Vejo que o genoma contém grandes regiões de sequências repetidas chamadas de elementos intercalados ou dispersos. Os elementos de dispersão longa (LINHAS), como LINE-1, podem atingir até 6-8 kb de comprimento.

Eu me pergunto, dada a quantidade de repetição que ocorre nessas regiões, um sistema onde um ponteiro (como na programação de computador) existia não seria mais eficiente? Por exemplo, em vez de incluir uma LINHA, inclua uma sequência única de 5 pares de bases atuando como um ponteiro para essa LINHA. Um cromossomo separado (contendo uma cópia de cada LINHA) seria lido na posição correta assim que o ponteiro fosse lido.

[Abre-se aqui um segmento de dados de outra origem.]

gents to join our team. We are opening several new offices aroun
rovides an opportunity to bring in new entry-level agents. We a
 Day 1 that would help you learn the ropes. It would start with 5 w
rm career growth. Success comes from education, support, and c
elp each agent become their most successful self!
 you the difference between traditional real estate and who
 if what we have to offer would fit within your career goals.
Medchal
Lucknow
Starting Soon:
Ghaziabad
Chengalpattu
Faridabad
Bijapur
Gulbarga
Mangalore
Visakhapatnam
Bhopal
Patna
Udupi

Você acha que com tempo suficiente de evolução, tal sistema seria mais sustentável? Mais ou menos como usar uma linguagem funcional adequada em vez de Assembler na programação de computador, onde f (x) pode ser definido uma vez e acessado por meio de ponteiros, em vez de ser repetido muitas vezes?


Resposta curta: Já existem ponteiros dentro do genoma, em termos de elementos de transcrição (como sistemas repressor / ativador). Esses sistemas podem ativar remotamente um gene específico para transcrição com base nas concentrações de produtos químicos específicos dentro da célula.

O problema com os LINEs é que eles são considerados retrovírus antigos que perderam sua capacidade de infectar outras células, em vez disso, pulando dentro do genoma. Eles são, portanto, de natureza parasitária e se reproduzem inserindo várias cópias de si mesmos no genoma. Faz mais sentido pensar nos LINEs como retrovírus quase inativados.